Deutsche Bank gibt Vollgas: Baidu jetzt „Kaufen“ mit Kursziel 156 USD – AI-Riese im Aufwind?

Frankfurt hebt ab: Die Deutsche Bank feuert ein klares Kaufsignal für Chinas Tech-Schwergewicht Baidu. Das neue Kursziel von 156 US-Dollar spricht Bände – hier wird echtes Wachstum erwartet.
Was steckt dahinter? Die Analysten wittern Morgenluft im hart umkämpften KI-Markt. Während andere Player mit Hype und leeren Versprechungen jonglieren, liefert Baidu stabile Cloud- und Autonomous-Driving-Zahlen.
Und die Börse? Dankt es prompt. Die jüngste Rallye zeigt: Selbst die größten Tech-Skeptiker können sich dem Sog der Zahlen nicht entziehen. Ob‘s reicht, um die nächste Analysten-Prognose zu schlagen? Die Wetten laufen – Hauptsache, die Gebühren rollen.
Werbeflaute beeinträchtigt kurzfristige Einnahmen
Kurzfristig rechnet Leo damit, dass Herausforderungen im Werbebereich die Monetarisierung verringern und letztendlich zu einem Rückgang des Gesamtumsatzes um 3 % gegenüber dem Vorjahr im Geschäftsjahr 2025 führen werden. Demgegenüber erwartet er für dieses Geschäftsjahr einen Anstieg des Cloud-Umsatzes um 23 % gegenüber dem Vorjahr.
Leo merkte an , dass ab dem Geschäftsjahr 2026 mit einer Erholung der Gesamteinnahmen zu rechnen sei, sobald sich die Werbeeinnahmen stabilisiert hätten.
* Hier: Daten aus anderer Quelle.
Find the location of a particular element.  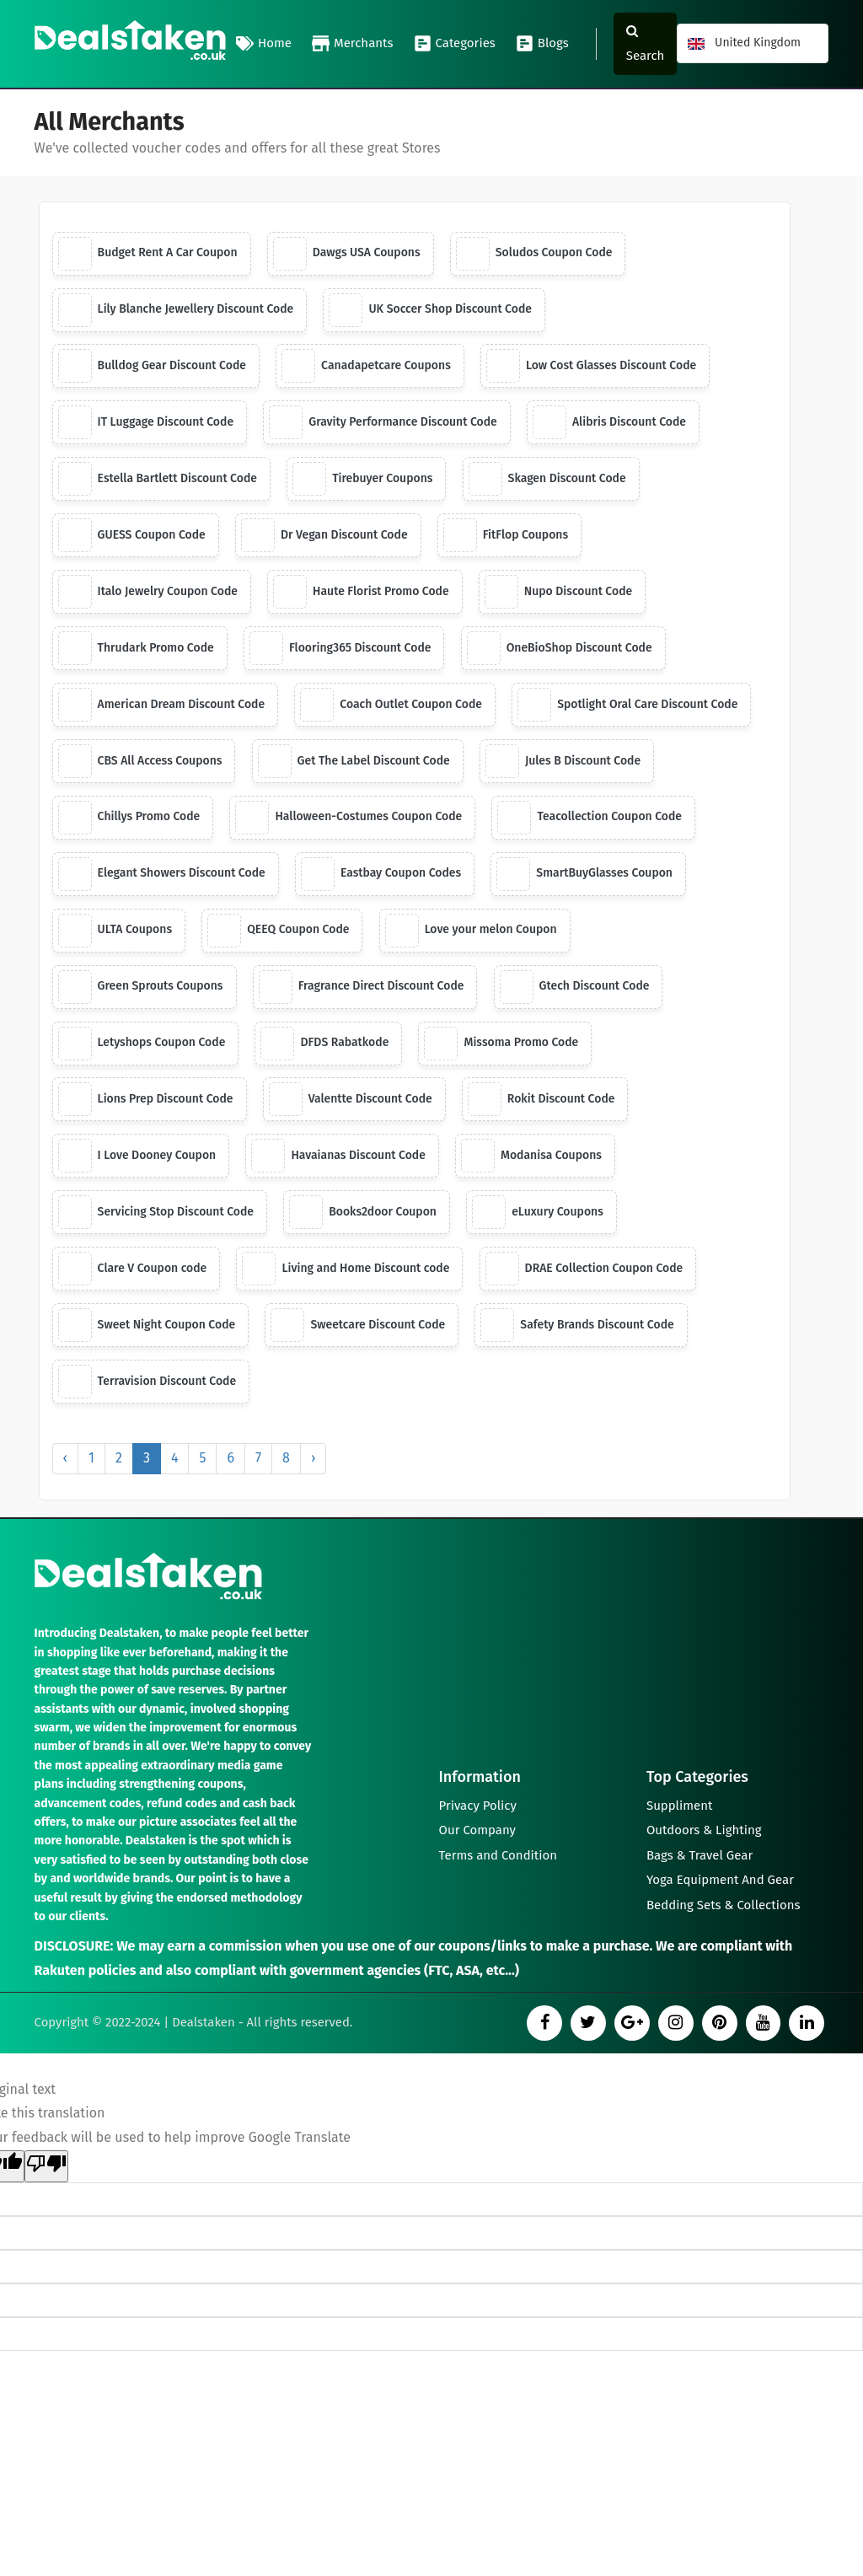 Outdoors & Lighting is located at coordinates (704, 1830).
Er verwies auf die erwarteten Verbesserungen durch digitale Menschen, KI-basierte Suchmonetarisierung, stärkere Tron -Verträge trac höhere Auslieferungen von KI-Chips und die letztendlichen Gewinne aus dem Robotaxi-Netzwerk, sobald Städte kostenpflichtige Zonen für fahrerlose Dienste genehmigen.
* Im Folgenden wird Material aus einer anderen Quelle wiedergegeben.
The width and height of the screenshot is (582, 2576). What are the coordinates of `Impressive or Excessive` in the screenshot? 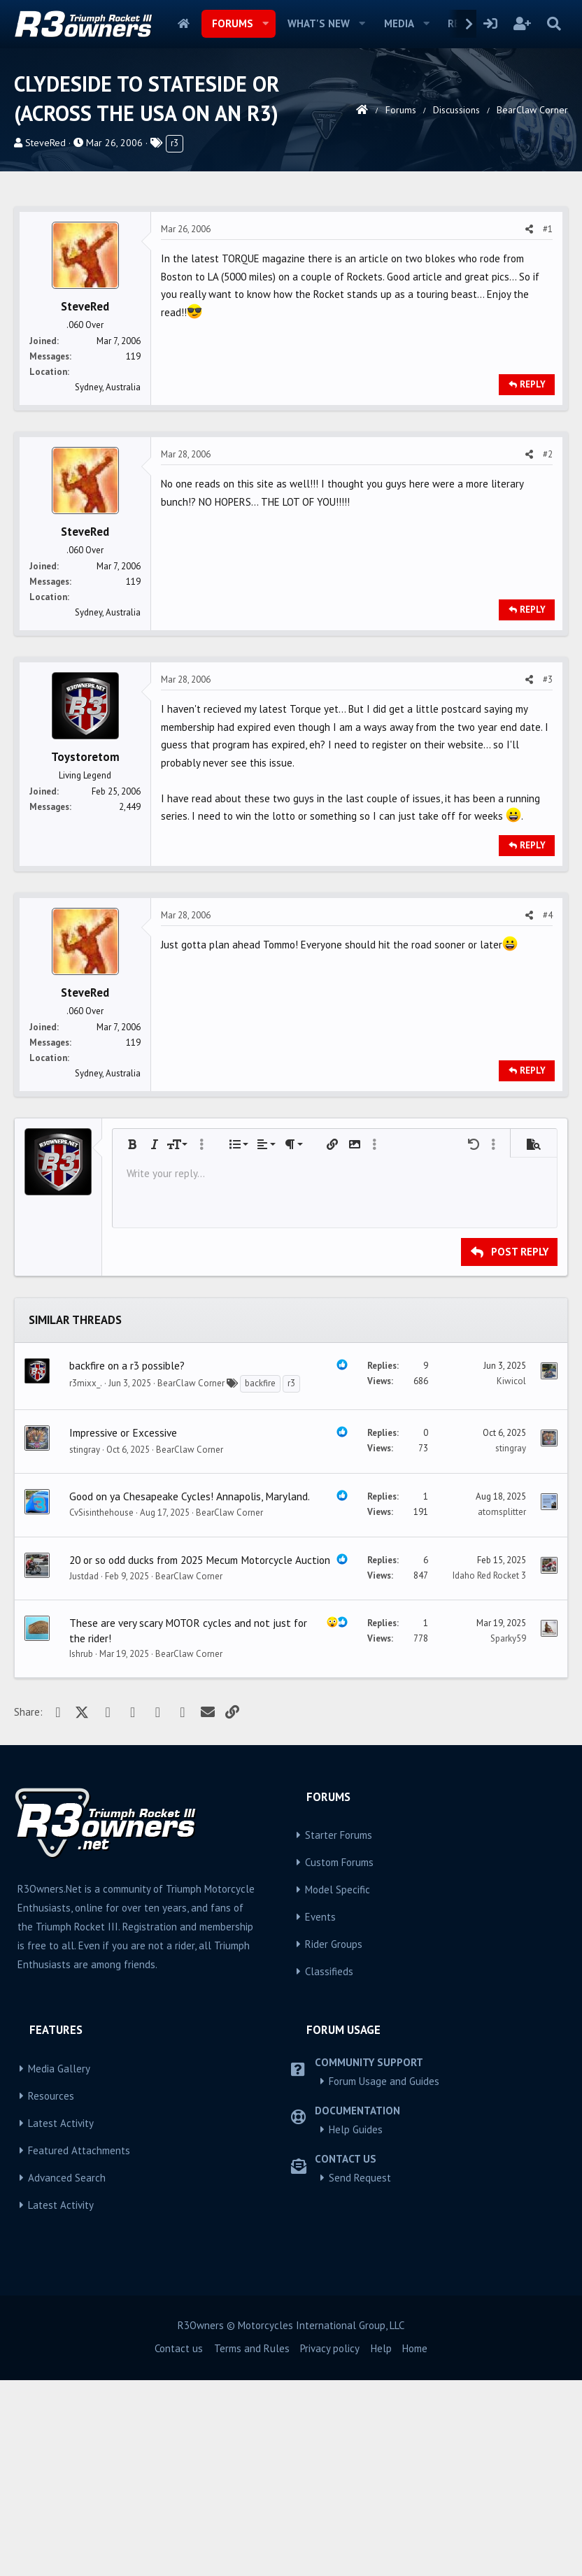 It's located at (123, 1628).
Leo wies darauf hin, dass das Robotaxi-Programm mit seiner globalen Präsenz das Unternehmen mit neuen regulatorischen Rahmenbedingungen, neuen Infrastrukturlayouts und neuer Konkurrenz konfrontiert, sagte aber auch, dass die Plattform bereits ihre Einsatzbereitschaft unter Beweis stelle.
Die Ausgaben für KI steigen inmitten allgemeiner Unsicherheit an den Aktienmärkten sprunghaft an.
Das Upgrade von Baidu erfolgt zu einem Zeitpunkt, an dem Amazon, Microsoft und Google in ihren Quartalsberichten für das dritte Quartal höhere Investitionsausgaben für KI-Infrastruktur gemeldet haben, was bei Anlegern und Händlern gleichermaßen Besorgnis darüber auslöst, ob die Renditen schnell genug eintreten werden, um den Umfang der Investitionen zu rechtfertigen.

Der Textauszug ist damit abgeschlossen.